Dynamic viscoelastic behavior of bovine periodontal ligament in compression.

Abstract

As the main connector of teeth to the surrounding bone, the periodontal ligament (PDL) plays an important role in absorption and distribution of physiological and para-physiological loading. Despite the difference in the mechanical response of the PDL in tension and compression, little information is available on its viscoelastic behavior in compression. To explore the contribution of the fluid phase of the PDL, the aim of the present study was to measure its nonlinear time-dependent behavior in compression. The in vitro dynamic compressive tests were carried out over a wide range of frequencies at three different preloads.
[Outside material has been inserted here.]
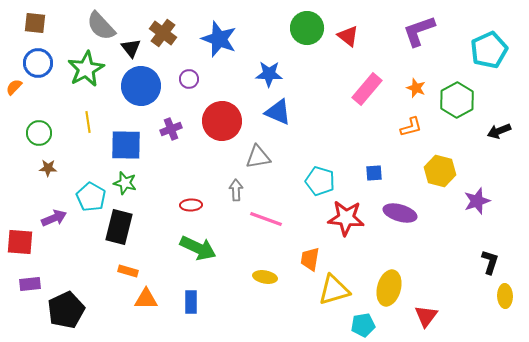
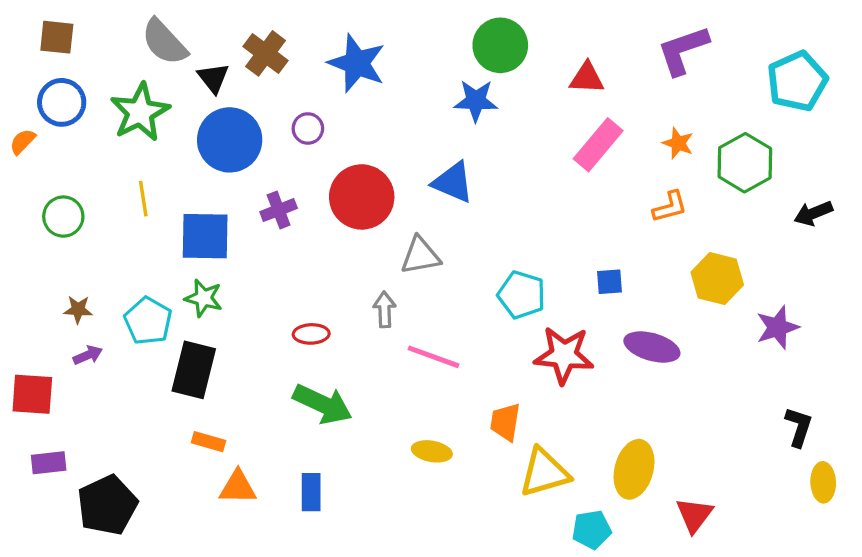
red triangle: (348, 36) -> (587, 78), moved, turned -35
blue star: (269, 74) -> (476, 101), moved
brown star: (48, 168) -> (78, 309), moved
purple arrow: (54, 218) -> (88, 355), size x0.7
Also, a generalized Maxwell model was proposed based on the experimental data to develop a viscoelastic model for subsequent computational analysis of the PDL. The higher values of loss factor in compression found in the range of 0.03-0.4 than those of 0.04-0.08 reported in tension, implies the focal role of the fluid phase in compressive dynamic response. Furthermore, the model parameters predicted that with an increase in preload, the role of the viscous components decrease, whereas the role of the elastic component increases. The viscous effect of the PDL in compression is greater than that in tension. Also, the dependence of the relaxation modulus of the bovine PDL on the applied load indicates its nonlinear viscoelastic behavior in compression.